日本語と違って英語では子音がしっかりと発音される(子音と母音とが同格という印象)。私は中国語もこの方法で発音するときがあるようだ。

原因は次のようなことではないだろうか。
1.中国語でも子音は日本語の子音より目立つ。
2.中国語も英語も「外国語」。日本語でない言語では子音を強く発音する癖がついている。

原因の予測ができれば対策の実験ができる。子音と母音との強さ・長さに注意して発音すると、かなり手本に近くなった。無気音も自然に出せるようになり、一石二鳥だ。もっとも、今まで自然に発音していなかったということになるわけだが。

| | コメント (0) | トラックバック (0)

2005-05-28 有気音・無気音

有気音・無気音の説明には実にいろいろなものがある。
・有気音は激しく、無気音は押さえ気味に
・有気音は息で(唇や軟口蓋の)閉鎖を破り、無気音は音で破る。
・有気音では空気がのどを通過する音が聞こえる時間が(わずかながら)存在する。
などなど。

忘れてはいけないのは有気音だから勢いよく出すというわけではないことだ。中国語でだって内緒話はするだろう。

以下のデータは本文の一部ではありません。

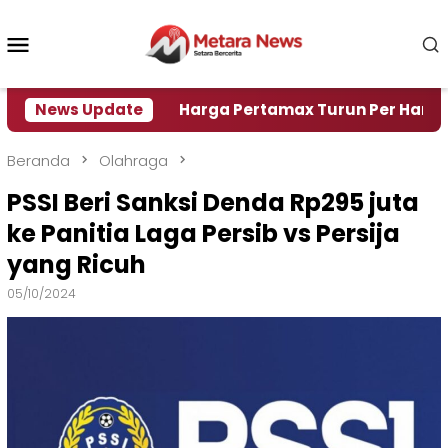
Loncat
ke
Menu
konten
Mobile
si Air
News Update
Harga Pertamax Turun Per Hari Ini, Segin
Beranda
Olahraga
PSSI Beri Sanksi Denda Rp295 juta
ke Panitia Laga Persib vs Persija
yang Ricuh
05/10/2024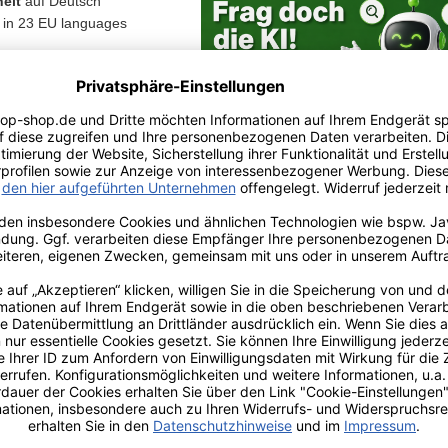
eit
auf Deutsch
in 23 EU languages
zlichen
stungsrechte
- zum Chatbot -
r Info
Kundenmeinungen
teile auf einen Blick
t ohne Verrutschen: Das innenliegende Gummiband und der Doppelklettsi
 auch bei schnellem Arbeitstempo
Schmutz entfernen: Der integrierte Padstreifen auf der Schmutzlösersei
nelle Fensterreinigung
seraufnahme: Der extrem feine Microfaserbezug aus 100 % Polyester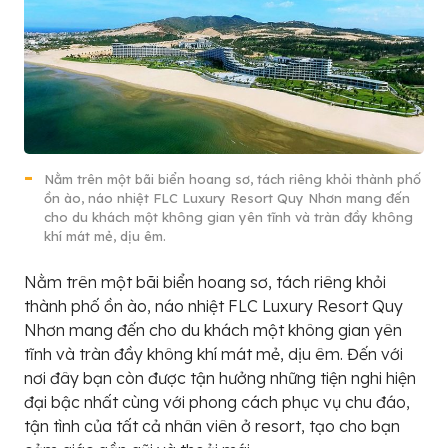
Nằm trên một bãi biển hoang sơ, tách riêng khỏi thành phố
ồn ào, náo nhiệt FLC Luxury Resort Quy Nhơn mang đến
cho du khách một không gian yên tĩnh và tràn đầy không
khí mát mẻ, dịu êm.
Nằm trên một bãi biển hoang sơ, tách riêng khỏi
thành phố ồn ào, náo nhiệt
FLC Luxury Resort Quy
Nhơn mang đến cho du khách một không gian yên
tĩnh và tràn đầy không khí mát mẻ, dịu êm. Đến với
nơi đây bạn còn được tận hưởng những tiện nghi hiện
đại bậc nhất cùng với phong cách phục vụ chu đáo,
tận tình của tất cả nhân viên ở resort, tạo cho bạn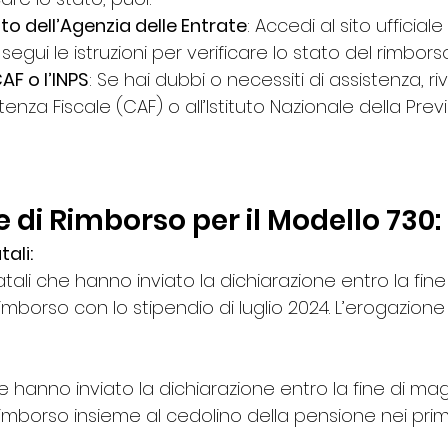
ito dell’Agenzia delle Entrate
: Accedi al sito ufficiale
segui le istruzioni per verificare lo stato del rimborso
AF o l’INPS
: Se hai dubbi o necessiti di assistenza, rivo
tenza Fiscale (CAF) o all’Istituto Nazionale della Pre
 di Rimborso per il Modello 730:
ali:
atali che hanno inviato la dichiarazione entro la fin
rimborso con lo stipendio di luglio 2024. L’erogazione
e hanno inviato la dichiarazione entro la fine di ma
rimborso insieme al cedolino della pensione nei primi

どのような説明が「ピンとくる」かどうかは学習者によってさまざまだと思う。


私にとっては中国で使われている「送気音」・「不送気音」という区別がなじみやすかった。閉鎖を破った後の一瞬に空気がのどを通過する音が聞こえ、声門による声はその後を追って出てくるというものだ(送気音=有気音)。

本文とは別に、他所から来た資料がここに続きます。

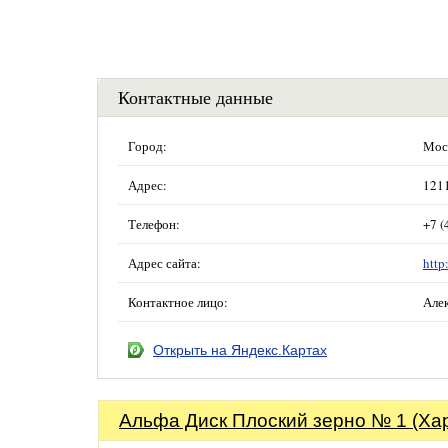
Контактные данные
Город:
Мос
Адрес:
1211
Телефон:
+7 (
Адрес сайта:
http
Контактное лицо:
Але
Открыть на Яндекс.Картах
Альфа Диск Плоский зерно № 1 (Ха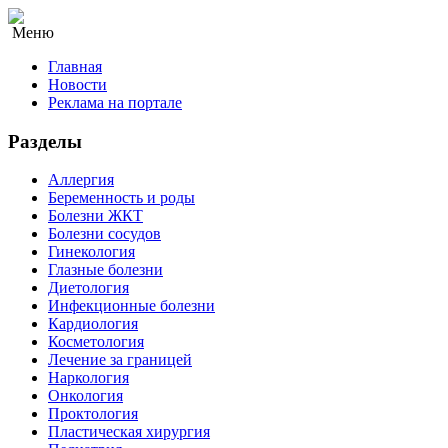
Меню
Главная
Новости
Реклама на портале
Разделы
Аллергия
Беременность и роды
Болезни ЖКТ
Болезни сосудов
Гинекология
Глазные болезни
Диетология
Инфекционные болезни
Кардиология
Косметология
Лечение за границей
Наркология
Онкология
Проктология
Пластическая хирургия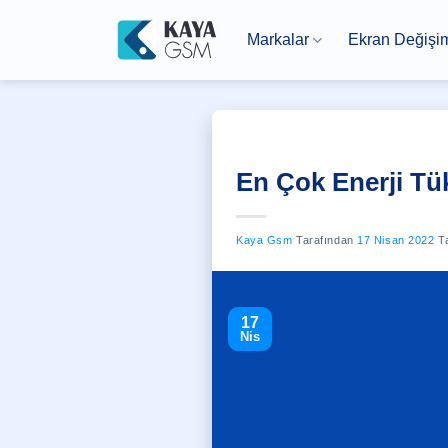
İçeriğe
atla
Markalar
Ekran Değişi
En Çok Enerji Tü
Kaya Gsm
Tarafından
17 Nisan 2022
Ta
17
Nis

今日は無気音の練習法を一つ思いついた。声門による発声を意識的に強くして無気音を出すのだ。
1.母音を気持ちよく出す。教科書の a の練習あたりが好適。
2.ga を出すときに、g をあまり気にせず a を気持ちよく出すつもりで練習する。息が送られる隙がないように。

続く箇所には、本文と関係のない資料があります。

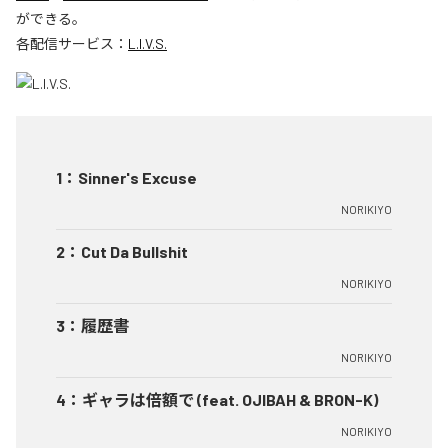
ができる。
各配信サービス：
L.I.V.S.
1
：
Sinner's Excuse
NORIKIYO
2
：
Cut Da Bullshit
NORIKIYO
3
：
履歴書
NORIKIYO
4
：
ギャラは倍額で (feat. OJIBAH & BRON-K)
NORIKIYO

この練習をすると、息を送りそうになる zhang や za でも無気の感覚をつかみやすいように思う。

大阪外語大杉村博文教授のサイトの一部aspirationにとても有益な解説がある。上位ページはpronunciation。アイコンをクリックすると記事ページに移る。

| | コメント (3) | トラックバック (0)

2005-05-22 発音練習

今日は中国人(留学生)と40分間の練習時間を得ることができた。

発音についていくつか気付くことがあった。
【講師の指摘】
・chun に ü の音がかすかに混じっている。u の音を使うこと。
 (2004-07-03 ビーチャイニーズの教室で同じ指摘を受けている)
・pan で空気が十分送られていない。
・ ü では唇を固くしないように。上の唇を上に、下の唇を下にという感覚で。軽く唇を突き出す。

【自分で気付く】
・講師の shi はあまり口を開けていない。私の場合は少しあごを下げすぎのようだ。
・ u ではそれほど奥から発音しなくてもよい(私はのどの共振を使っていた)。日本語とは違う音だが、あくまで自然な音で。

【隣の参加者に対する指摘から】
・ e は顔の筋肉に力を入れずに。
・ he では h を意識しすぎて e に力が入ることのないように。


ü についての指摘は少々予想外だった。以前 2004-06-05 に日中学院で ü について注意を受けたときには
「唇を突き出さない。横に引いて、唇の回りの筋肉を使う感じで」
と言われたからだ(講師は黒竜江省 Harbin 出身)。
その後、別の教室(ビーチャイニーズ)では
「唇をずっと突き出して」
と言われている(講師は天津出身)。

さて、どういうことなのだろう。

【仮説】
1.方法は違うが、得られる音は同じ。
2.やや異なる音になるが、両方とも標準音として受容されている。
3.どちからの講師が出身地等の影響を受けていて、「便法」を使っている。

再び発音教材で確認し、信頼できる教師に尋ねてみようと思う。「どちらでも通じます」ということならこだわることはない。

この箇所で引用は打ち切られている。